Evaluate the following

$$\int_{0}^{\pi/4} \ln(1+\ln(x))\cdot dx$$

I was trying to do it using by parts but got stuck at $\int \frac{1}{1+\ln(x)} dx$

Could someone suggest how to proceed fro here or any better method?

Answer 1

This is not an answer, but a comment too long to be put in the comments section.

As already pointed out, there is probably a typo in the wording since $\ln(1+\ln(x))$ isn't real in $x\leq e^{-1}$.

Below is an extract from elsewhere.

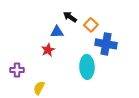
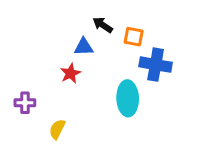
orange square: (91, 25) -> (134, 37), turned -32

Considering the indefinite integral, the integration by part leads to:

$$\int \ln(1+\ln(x)) dx=x\ln(1+\ln(x))-\int \frac{dx}{1+\ln(x)}$$ $\int \frac{dx}{1+\ln(x)}=\frac{1}{e}\int \frac{d(ex)}{\ln(ex)}=\frac{1}{e}\int \frac{dt}{\ln(t)}=\frac{1}{e}\text{li}(t)+c=\frac{1}{e}\text{li}(ex)+c$

li$(t)$ is the logarithmic integral function which is related to the Exponential integral function :

li$(t)=$Ei$(\ln(t))$.

$\int \frac{dx}{1+\ln(x)}=\frac{1}{e}\text{Ei}(\ln(ex))+c=\frac{1}{e}\text{Ei}(1+\ln(x))+c$

$$\int \ln(1+\ln(x)) dx=x\ln(1+\ln(x))- \frac{1}{e}\text{Ei}(1+\ln(x))+c$$ The result is not real if the lower bound of the integral is $\leq e^{-1}$.

Answer 2

Indefinite integral is $-\frac{-\int_{-(1+\log{(x)})}^{\infty}\exp{(-t)}t^{-1}dt}{\exp{x}}+x\log{(1+\log{(x)})}$, where the term in the numerator is exponential integral function at $1+\log{x}$.